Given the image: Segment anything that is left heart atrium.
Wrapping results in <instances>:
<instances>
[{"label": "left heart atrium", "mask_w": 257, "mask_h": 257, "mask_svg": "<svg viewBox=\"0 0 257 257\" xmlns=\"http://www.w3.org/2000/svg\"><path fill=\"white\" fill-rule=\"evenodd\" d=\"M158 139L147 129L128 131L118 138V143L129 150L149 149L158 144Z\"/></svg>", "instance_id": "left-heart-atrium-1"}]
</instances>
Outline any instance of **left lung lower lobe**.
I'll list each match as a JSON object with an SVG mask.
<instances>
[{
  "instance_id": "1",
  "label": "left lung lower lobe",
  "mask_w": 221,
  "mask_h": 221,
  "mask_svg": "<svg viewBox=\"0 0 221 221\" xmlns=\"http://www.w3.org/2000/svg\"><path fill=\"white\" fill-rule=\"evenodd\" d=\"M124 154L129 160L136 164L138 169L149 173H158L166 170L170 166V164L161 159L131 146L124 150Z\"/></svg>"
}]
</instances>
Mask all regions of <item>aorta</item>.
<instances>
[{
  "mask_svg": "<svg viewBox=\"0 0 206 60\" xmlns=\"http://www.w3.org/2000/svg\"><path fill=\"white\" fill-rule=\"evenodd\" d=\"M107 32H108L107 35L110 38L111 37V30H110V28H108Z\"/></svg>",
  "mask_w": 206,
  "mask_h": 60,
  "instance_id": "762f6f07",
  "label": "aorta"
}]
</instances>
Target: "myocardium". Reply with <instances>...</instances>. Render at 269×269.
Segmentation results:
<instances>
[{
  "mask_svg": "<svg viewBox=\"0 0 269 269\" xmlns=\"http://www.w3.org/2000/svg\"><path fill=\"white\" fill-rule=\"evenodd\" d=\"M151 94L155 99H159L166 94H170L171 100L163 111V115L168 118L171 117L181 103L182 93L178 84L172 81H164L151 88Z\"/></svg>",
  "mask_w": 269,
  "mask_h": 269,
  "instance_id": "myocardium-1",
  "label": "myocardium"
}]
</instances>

== == ==

* [THE PROBLEM]: This exercise asks for the line with "Render at 269×269." and all lines after it through the end of the records above, retyped exactly and with nothing else.

* [RESULT BELOW]:
Target: "myocardium". Reply with <instances>...</instances>. Render at 269×269.
Segmentation results:
<instances>
[{
  "mask_svg": "<svg viewBox=\"0 0 269 269\" xmlns=\"http://www.w3.org/2000/svg\"><path fill=\"white\" fill-rule=\"evenodd\" d=\"M151 94L155 99H159L166 94H170L171 100L163 111V115L168 118L171 117L181 103L182 93L178 84L172 81H164L151 88Z\"/></svg>",
  "mask_w": 269,
  "mask_h": 269,
  "instance_id": "myocardium-1",
  "label": "myocardium"
}]
</instances>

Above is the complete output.